Where a line in the listing contains the string "element", copy that line out.
——
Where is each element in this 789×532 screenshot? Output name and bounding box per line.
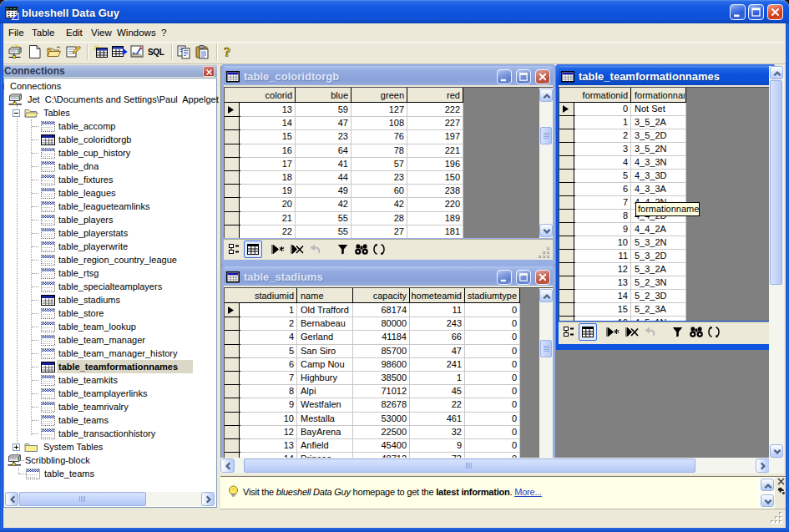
svg-text:?: ?: [224, 45, 231, 59]
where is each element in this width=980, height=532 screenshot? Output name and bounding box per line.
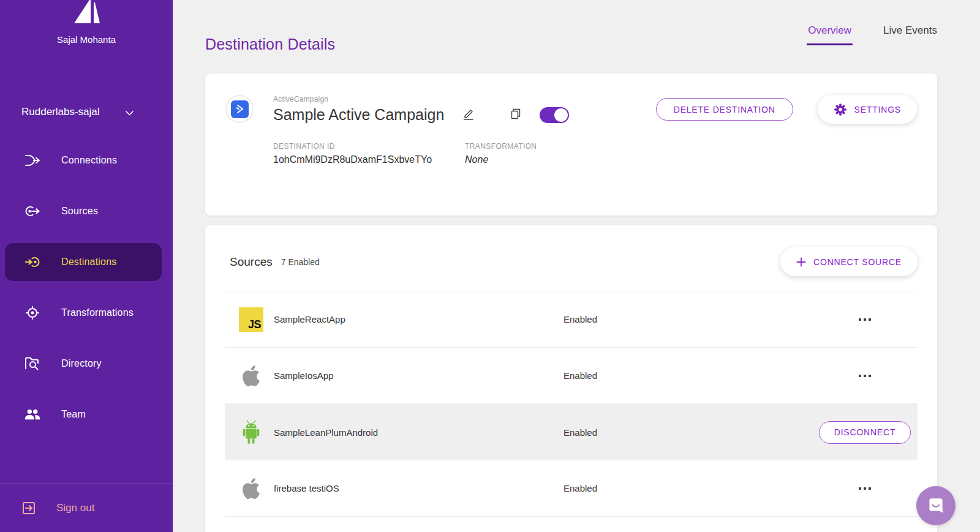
row-menu-ellipsis-icon[interactable] <box>855 315 875 324</box>
sidebar-item-directory[interactable]: Directory <box>5 345 162 383</box>
sidebar-item-destinations[interactable]: Destinations <box>5 243 162 281</box>
destination-id-value: 1ohCmMi9DzR8uDxamF1SxbveTYo <box>273 154 432 165</box>
sidebar-nav: Connections Sources Destinations Transfo… <box>0 141 173 446</box>
sign-out-icon <box>21 501 36 515</box>
sidebar-item-label: Team <box>61 409 86 420</box>
app-root: Sajal Mohanta Rudderlabs-sajal Connectio… <box>0 0 980 532</box>
plus-icon <box>796 257 806 267</box>
user-name: Sajal Mohanta <box>0 34 173 45</box>
chevron-down-icon <box>126 111 134 116</box>
connections-icon <box>24 154 40 167</box>
delete-destination-button[interactable]: DELETE DESTINATION <box>656 98 793 121</box>
source-status: Enabled <box>564 483 812 493</box>
tabs: Overview Live Events <box>808 24 937 45</box>
sources-card: Sources 7 Enabled CONNECT SOURCE JS Samp… <box>205 225 937 532</box>
source-row-selected: SampleLeanPlumAndroid Enabled DISCONNECT <box>225 404 918 460</box>
sidebar-item-label: Sources <box>61 206 98 217</box>
connect-source-button[interactable]: CONNECT SOURCE <box>780 247 918 276</box>
workspace-selector[interactable]: Rudderlabs-sajal <box>0 106 173 118</box>
sidebar-spacer <box>0 446 173 484</box>
sidebar-item-label: Connections <box>61 155 117 166</box>
source-row: firebase testiOS Enabled <box>225 460 918 517</box>
directory-icon <box>24 356 40 371</box>
row-menu-ellipsis-icon[interactable] <box>855 484 875 493</box>
transformation-block: TRANSFORMATION None <box>465 142 537 165</box>
destination-card: ActiveCampaign Sample Active Campaign DE… <box>205 73 937 215</box>
source-status: Enabled <box>564 314 812 324</box>
source-name: SampleIosApp <box>274 370 564 381</box>
transformations-icon <box>24 305 40 320</box>
disconnect-button[interactable]: DISCONNECT <box>819 421 911 444</box>
copy-id-icon[interactable] <box>510 108 521 122</box>
source-row: JS SampleReactApp Enabled <box>225 291 918 348</box>
main-content: Overview Live Events Destination Details… <box>173 0 980 532</box>
sources-enabled-count: 7 Enabled <box>281 257 320 267</box>
workspace-name: Rudderlabs-sajal <box>21 106 100 118</box>
sidebar-item-transformations[interactable]: Transformations <box>5 294 162 332</box>
sign-out-label: Sign out <box>56 502 94 514</box>
sources-table: JS SampleReactApp Enabled SampleIosApp E… <box>225 291 918 517</box>
source-status: Enabled <box>564 370 812 381</box>
settings-button-label: SETTINGS <box>854 105 901 114</box>
tab-overview[interactable]: Overview <box>808 24 851 45</box>
destinations-icon <box>24 255 40 269</box>
logo-block: Sajal Mohanta <box>0 0 173 45</box>
source-name: SampleReactApp <box>274 314 564 324</box>
apple-icon <box>238 364 264 388</box>
transformation-label: TRANSFORMATION <box>465 142 537 151</box>
transformation-value: None <box>465 154 537 165</box>
android-icon <box>238 419 264 445</box>
chat-widget-button[interactable] <box>916 486 956 525</box>
settings-button[interactable]: SETTINGS <box>818 95 917 124</box>
rudderstack-logo-icon <box>70 0 102 23</box>
tab-live-events[interactable]: Live Events <box>883 24 937 45</box>
destination-id-label: DESTINATION ID <box>273 142 432 151</box>
row-menu-ellipsis-icon[interactable] <box>855 371 875 381</box>
javascript-icon: JS <box>238 307 264 332</box>
team-icon <box>24 408 40 421</box>
edit-name-icon[interactable] <box>462 107 475 123</box>
sidebar-item-label: Destinations <box>61 257 116 268</box>
chat-bubble-icon <box>925 495 946 516</box>
source-name: firebase testiOS <box>274 483 564 493</box>
sources-icon <box>24 204 40 218</box>
toggle-knob <box>554 108 568 122</box>
destination-type-label: ActiveCampaign <box>273 95 569 103</box>
sidebar-item-label: Transformations <box>61 307 134 318</box>
sidebar-item-sources[interactable]: Sources <box>5 192 162 230</box>
connect-source-label: CONNECT SOURCE <box>813 257 902 267</box>
destination-enabled-toggle[interactable] <box>540 107 569 123</box>
sign-out-button[interactable]: Sign out <box>0 484 173 532</box>
sidebar-item-label: Directory <box>61 358 102 369</box>
source-name: SampleLeanPlumAndroid <box>274 427 564 438</box>
source-status: Enabled <box>564 427 812 438</box>
apple-icon <box>238 477 264 500</box>
destination-name: Sample Active Campaign <box>273 106 444 124</box>
destination-avatar <box>225 95 254 123</box>
gear-icon <box>834 103 847 116</box>
sources-title: Sources <box>230 255 273 269</box>
sidebar-item-connections[interactable]: Connections <box>5 141 162 179</box>
sidebar-item-team[interactable]: Team <box>5 395 162 433</box>
activecampaign-icon <box>231 100 249 118</box>
sidebar: Sajal Mohanta Rudderlabs-sajal Connectio… <box>0 0 173 532</box>
source-row: SampleIosApp Enabled <box>225 348 918 404</box>
destination-id-block: DESTINATION ID 1ohCmMi9DzR8uDxamF1SxbveT… <box>273 142 432 165</box>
——
• **Solution to the problem**
Where is each element in this 789×532 screenshot? Output name and bounding box per line.
where is each element in this width=980, height=532 screenshot? Output name and bounding box per line.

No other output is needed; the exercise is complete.